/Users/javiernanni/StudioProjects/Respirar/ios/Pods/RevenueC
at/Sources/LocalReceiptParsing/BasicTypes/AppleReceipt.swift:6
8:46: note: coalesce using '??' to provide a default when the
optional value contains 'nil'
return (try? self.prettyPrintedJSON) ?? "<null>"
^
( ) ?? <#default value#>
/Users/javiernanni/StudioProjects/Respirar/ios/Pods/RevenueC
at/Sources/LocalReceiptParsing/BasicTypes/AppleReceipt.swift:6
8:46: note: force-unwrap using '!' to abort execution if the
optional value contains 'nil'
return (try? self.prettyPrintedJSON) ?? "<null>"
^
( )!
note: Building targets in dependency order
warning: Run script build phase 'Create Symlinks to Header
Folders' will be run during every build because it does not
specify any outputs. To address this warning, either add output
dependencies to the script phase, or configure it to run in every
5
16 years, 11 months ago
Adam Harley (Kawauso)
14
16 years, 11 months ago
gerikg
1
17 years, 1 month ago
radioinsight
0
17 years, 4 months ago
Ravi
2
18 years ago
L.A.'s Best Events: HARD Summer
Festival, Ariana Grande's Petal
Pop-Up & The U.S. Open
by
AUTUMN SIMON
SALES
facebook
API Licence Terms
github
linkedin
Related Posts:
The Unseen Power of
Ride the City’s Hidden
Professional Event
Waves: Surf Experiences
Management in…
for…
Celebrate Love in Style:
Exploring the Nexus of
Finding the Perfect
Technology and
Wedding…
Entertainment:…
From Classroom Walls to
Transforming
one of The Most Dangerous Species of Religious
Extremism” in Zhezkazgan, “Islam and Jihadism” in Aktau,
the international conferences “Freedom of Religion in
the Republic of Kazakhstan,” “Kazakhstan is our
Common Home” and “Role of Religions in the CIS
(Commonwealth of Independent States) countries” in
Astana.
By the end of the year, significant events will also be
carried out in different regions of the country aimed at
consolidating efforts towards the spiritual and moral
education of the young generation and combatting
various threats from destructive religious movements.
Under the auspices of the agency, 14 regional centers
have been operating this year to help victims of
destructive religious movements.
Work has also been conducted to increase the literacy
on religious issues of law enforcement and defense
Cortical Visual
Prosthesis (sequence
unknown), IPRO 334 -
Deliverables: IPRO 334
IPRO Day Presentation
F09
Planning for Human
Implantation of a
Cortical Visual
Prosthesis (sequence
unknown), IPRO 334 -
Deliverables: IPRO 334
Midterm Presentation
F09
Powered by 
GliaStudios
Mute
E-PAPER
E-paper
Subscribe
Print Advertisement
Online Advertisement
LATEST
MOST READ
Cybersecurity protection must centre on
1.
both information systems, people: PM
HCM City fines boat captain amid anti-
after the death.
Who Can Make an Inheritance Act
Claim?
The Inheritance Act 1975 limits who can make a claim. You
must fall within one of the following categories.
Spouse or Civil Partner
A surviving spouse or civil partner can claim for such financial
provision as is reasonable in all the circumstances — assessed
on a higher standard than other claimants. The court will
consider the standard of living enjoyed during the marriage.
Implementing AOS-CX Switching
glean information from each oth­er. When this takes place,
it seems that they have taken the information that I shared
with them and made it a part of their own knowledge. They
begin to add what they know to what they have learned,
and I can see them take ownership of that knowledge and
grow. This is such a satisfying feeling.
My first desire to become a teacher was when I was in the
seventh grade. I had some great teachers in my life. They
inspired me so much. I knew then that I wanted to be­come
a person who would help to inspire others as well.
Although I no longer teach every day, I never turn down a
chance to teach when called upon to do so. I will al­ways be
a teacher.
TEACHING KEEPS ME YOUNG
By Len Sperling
-----
WHAT IS REQUIRED |
Return all of the data above exactly, leaving out no line.

RESULT BELOW |
/Users/javiernanni/StudioProjects/Respirar/ios/Pods/RevenueC
at/Sources/LocalReceiptParsing/BasicTypes/AppleReceipt.swift:6
8:46: note: coalesce using '??' to provide a default when the
optional value contains 'nil'
return (try? self.prettyPrintedJSON) ?? "<null>"
^
( ) ?? <#default value#>
/Users/javiernanni/StudioProjects/Respirar/ios/Pods/RevenueC
at/Sources/LocalReceiptParsing/BasicTypes/AppleReceipt.swift:6
8:46: note: force-unwrap using '!' to abort execution if the
optional value contains 'nil'
return (try? self.prettyPrintedJSON) ?? "<null>"
^
( )!
note: Building targets in dependency order
warning: Run script build phase 'Create Symlinks to Header
Folders' will be run during every build because it does not
specify any outputs. To address this warning, either add output
dependencies to the script phase, or configure it to run in every
5
16 years, 11 months ago
Adam Harley (Kawauso)
14
16 years, 11 months ago
gerikg
1
17 years, 1 month ago
radioinsight
0
17 years, 4 months ago
Ravi
2
18 years ago
L.A.'s Best Events: HARD Summer
Festival, Ariana Grande's Petal
Pop-Up & The U.S. Open
by
AUTUMN SIMON
SALES
facebook
API Licence Terms
github
linkedin
Related Posts:
The Unseen Power of
Ride the City’s Hidden
Professional Event
Waves: Surf Experiences
Management in…
for…
Celebrate Love in Style:
Exploring the Nexus of
Finding the Perfect
Technology and
Wedding…
Entertainment:…
From Classroom Walls to
Transforming
one of The Most Dangerous Species of Religious
Extremism” in Zhezkazgan, “Islam and Jihadism” in Aktau,
the international conferences “Freedom of Religion in
the Republic of Kazakhstan,” “Kazakhstan is our
Common Home” and “Role of Religions in the CIS
(Commonwealth of Independent States) countries” in
Astana.
By the end of the year, significant events will also be
carried out in different regions of the country aimed at
consolidating efforts towards the spiritual and moral
education of the young generation and combatting
various threats from destructive religious movements.
Under the auspices of the agency, 14 regional centers
have been operating this year to help victims of
destructive religious movements.
Work has also been conducted to increase the literacy
on religious issues of law enforcement and defense
Cortical Visual
Prosthesis (sequence
unknown), IPRO 334 -
Deliverables: IPRO 334
IPRO Day Presentation
F09
Planning for Human
Implantation of a
Cortical Visual
Prosthesis (sequence
unknown), IPRO 334 -
Deliverables: IPRO 334
Midterm Presentation
F09
Powered by 
GliaStudios
Mute
E-PAPER
E-paper
Subscribe
Print Advertisement
Online Advertisement
LATEST
MOST READ
Cybersecurity protection must centre on
1.
both information systems, people: PM
HCM City fines boat captain amid anti-
after the death.
Who Can Make an Inheritance Act
Claim?
The Inheritance Act 1975 limits who can make a claim. You
must fall within one of the following categories.
Spouse or Civil Partner
A surviving spouse or civil partner can claim for such financial
provision as is reasonable in all the circumstances — assessed
on a higher standard than other claimants. The court will
consider the standard of living enjoyed during the marriage.
Implementing AOS-CX Switching
glean information from each oth­er. When this takes place,
it seems that they have taken the information that I shared
with them and made it a part of their own knowledge. They
begin to add what they know to what they have learned,
and I can see them take ownership of that knowledge and
grow. This is such a satisfying feeling.
My first desire to become a teacher was when I was in the
seventh grade. I had some great teachers in my life. They
inspired me so much. I knew then that I wanted to be­come
a person who would help to inspire others as well.
Although I no longer teach every day, I never turn down a
chance to teach when called upon to do so. I will al­ways be
a teacher.
TEACHING KEEPS ME YOUNG
By Len Sperling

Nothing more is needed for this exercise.